Work to complete:
Report, from the records below, every line where the word "Pictures" appears.

(Document layout detection data)

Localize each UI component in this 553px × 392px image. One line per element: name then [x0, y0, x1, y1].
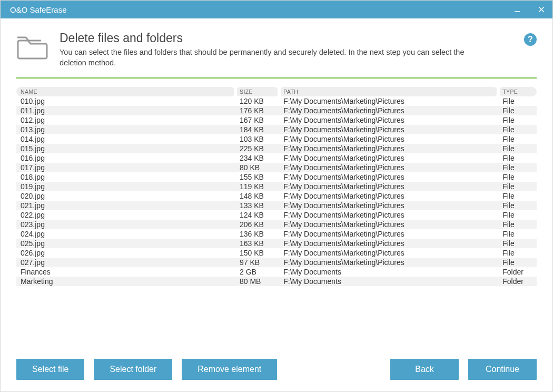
cell-size: 80 KB	[235, 163, 279, 172]
cell-type: File	[498, 96, 537, 106]
cell-name: 027.jpg	[16, 258, 235, 267]
header-text: Delete files and folders You can select …	[60, 31, 512, 68]
cell-name: 020.jpg	[16, 191, 235, 201]
cell-type: File	[498, 248, 537, 258]
table-row[interactable]: 013.jpg184 KBF:\My Documents\Marketing\P…	[16, 125, 537, 134]
titlebar[interactable]: O&O SafeErase	[1, 1, 552, 18]
table-row[interactable]: 010.jpg120 KBF:\My Documents\Marketing\P…	[16, 96, 537, 106]
cell-type: File	[498, 191, 537, 201]
cell-name: 022.jpg	[16, 210, 235, 220]
cell-name: 018.jpg	[16, 172, 235, 182]
table-row[interactable]: 024.jpg136 KBF:\My Documents\Marketing\P…	[16, 229, 537, 239]
cell-path: F:\My Documents\Marketing\Pictures	[279, 172, 498, 182]
cell-size: 103 KB	[235, 134, 279, 144]
cell-path: F:\My Documents\Marketing\Pictures	[279, 182, 498, 191]
table-row[interactable]: 027.jpg97 KBF:\My Documents\Marketing\Pi…	[16, 258, 537, 267]
cell-size: 150 KB	[235, 248, 279, 258]
page-description: You can select the files and folders tha…	[60, 47, 491, 68]
table-row[interactable]: 021.jpg133 KBF:\My Documents\Marketing\P…	[16, 201, 537, 210]
cell-path: F:\My Documents\Marketing\Pictures	[279, 153, 498, 163]
footer-buttons: Select file Select folder Remove element…	[16, 359, 537, 380]
table-row[interactable]: 020.jpg148 KBF:\My Documents\Marketing\P…	[16, 191, 537, 201]
table-row[interactable]: 022.jpg124 KBF:\My Documents\Marketing\P…	[16, 210, 537, 220]
table-row[interactable]: 026.jpg150 KBF:\My Documents\Marketing\P…	[16, 248, 537, 258]
file-table-scroll[interactable]: NAME SIZE PATH TYPE 010.jpg120 KBF:\My D…	[16, 87, 537, 347]
cell-name: 019.jpg	[16, 182, 235, 191]
minimize-button[interactable]	[512, 5, 522, 14]
cell-size: 148 KB	[235, 191, 279, 201]
cell-path: F:\My Documents\Marketing\Pictures	[279, 210, 498, 220]
col-header-name[interactable]: NAME	[16, 87, 235, 96]
cell-name: 013.jpg	[16, 125, 235, 134]
cell-name: 017.jpg	[16, 163, 235, 172]
cell-size: 2 GB	[235, 267, 279, 277]
table-row[interactable]: 011.jpg176 KBF:\My Documents\Marketing\P…	[16, 106, 537, 115]
table-row[interactable]: 025.jpg163 KBF:\My Documents\Marketing\P…	[16, 239, 537, 248]
table-row[interactable]: 014.jpg103 KBF:\My Documents\Marketing\P…	[16, 134, 537, 144]
cell-size: 163 KB	[235, 239, 279, 248]
table-row[interactable]: Marketing80 MBF:\My DocumentsFolder	[16, 277, 537, 286]
cell-path: F:\My Documents\Marketing\Pictures	[279, 201, 498, 210]
cell-type: File	[498, 163, 537, 172]
cell-size: 120 KB	[235, 96, 279, 106]
cell-type: File	[498, 182, 537, 191]
cell-type: File	[498, 115, 537, 125]
table-row[interactable]: 023.jpg206 KBF:\My Documents\Marketing\P…	[16, 220, 537, 229]
table-row[interactable]: 015.jpg225 KBF:\My Documents\Marketing\P…	[16, 144, 537, 153]
cell-size: 119 KB	[235, 182, 279, 191]
cell-name: 015.jpg	[16, 144, 235, 153]
cell-name: 023.jpg	[16, 220, 235, 229]
back-button[interactable]: Back	[390, 359, 459, 380]
col-header-type[interactable]: TYPE	[498, 87, 537, 96]
table-row[interactable]: 017.jpg80 KBF:\My Documents\Marketing\Pi…	[16, 163, 537, 172]
cell-type: File	[498, 106, 537, 115]
cell-type: File	[498, 125, 537, 134]
cell-name: 011.jpg	[16, 106, 235, 115]
table-row[interactable]: 018.jpg155 KBF:\My Documents\Marketing\P…	[16, 172, 537, 182]
continue-button[interactable]: Continue	[468, 359, 537, 380]
cell-size: 234 KB	[235, 153, 279, 163]
page-header: Delete files and folders You can select …	[16, 31, 537, 68]
help-icon: ?	[528, 35, 533, 44]
cell-path: F:\My Documents\Marketing\Pictures	[279, 106, 498, 115]
content-area: Delete files and folders You can select …	[1, 18, 552, 391]
cell-name: 021.jpg	[16, 201, 235, 210]
col-header-size[interactable]: SIZE	[235, 87, 279, 96]
cell-type: Folder	[498, 277, 537, 286]
select-folder-button[interactable]: Select folder	[94, 359, 172, 380]
cell-name: Finances	[16, 267, 235, 277]
cell-size: 167 KB	[235, 115, 279, 125]
window-controls	[512, 5, 546, 14]
cell-path: F:\My Documents\Marketing\Pictures	[279, 258, 498, 267]
col-header-path[interactable]: PATH	[279, 87, 498, 96]
app-window: O&O SafeErase Delete files and folders Y…	[0, 0, 553, 392]
cell-size: 80 MB	[235, 277, 279, 286]
cell-type: File	[498, 210, 537, 220]
file-table-wrap: NAME SIZE PATH TYPE 010.jpg120 KBF:\My D…	[16, 87, 537, 347]
table-row[interactable]: 012.jpg167 KBF:\My Documents\Marketing\P…	[16, 115, 537, 125]
cell-name: Marketing	[16, 277, 235, 286]
cell-name: 024.jpg	[16, 229, 235, 239]
window-title: O&O SafeErase	[10, 5, 67, 14]
table-row[interactable]: 019.jpg119 KBF:\My Documents\Marketing\P…	[16, 182, 537, 191]
cell-name: 010.jpg	[16, 96, 235, 106]
cell-path: F:\My Documents\Marketing\Pictures	[279, 191, 498, 201]
cell-name: 026.jpg	[16, 248, 235, 258]
select-file-button[interactable]: Select file	[16, 359, 84, 380]
cell-path: F:\My Documents\Marketing\Pictures	[279, 115, 498, 125]
cell-path: F:\My Documents\Marketing\Pictures	[279, 220, 498, 229]
cell-path: F:\My Documents\Marketing\Pictures	[279, 229, 498, 239]
help-button[interactable]: ?	[524, 33, 537, 46]
table-row[interactable]: 016.jpg234 KBF:\My Documents\Marketing\P…	[16, 153, 537, 163]
cell-name: 025.jpg	[16, 239, 235, 248]
page-heading: Delete files and folders	[60, 31, 491, 45]
close-button[interactable]	[537, 5, 546, 14]
cell-name: 016.jpg	[16, 153, 235, 163]
cell-size: 206 KB	[235, 220, 279, 229]
cell-size: 225 KB	[235, 144, 279, 153]
table-row[interactable]: Finances2 GBF:\My DocumentsFolder	[16, 267, 537, 277]
folder-icon	[16, 31, 48, 63]
cell-name: 012.jpg	[16, 115, 235, 125]
remove-element-button[interactable]: Remove element	[182, 359, 277, 380]
cell-path: F:\My Documents\Marketing\Pictures	[279, 163, 498, 172]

Solution for this task:
cell-path: F:\My Documents\Marketing\Pictures	[279, 172, 498, 182]
cell-path: F:\My Documents\Marketing\Pictures	[279, 182, 498, 191]
cell-path: F:\My Documents\Marketing\Pictures	[279, 153, 498, 163]
cell-path: F:\My Documents\Marketing\Pictures	[279, 210, 498, 220]
cell-path: F:\My Documents\Marketing\Pictures	[279, 201, 498, 210]
cell-path: F:\My Documents\Marketing\Pictures	[279, 106, 498, 115]
cell-path: F:\My Documents\Marketing\Pictures	[279, 258, 498, 267]
cell-path: F:\My Documents\Marketing\Pictures	[279, 191, 498, 201]
cell-path: F:\My Documents\Marketing\Pictures	[279, 115, 498, 125]
cell-path: F:\My Documents\Marketing\Pictures	[279, 220, 498, 229]
cell-path: F:\My Documents\Marketing\Pictures	[279, 229, 498, 239]
cell-path: F:\My Documents\Marketing\Pictures	[279, 163, 498, 172]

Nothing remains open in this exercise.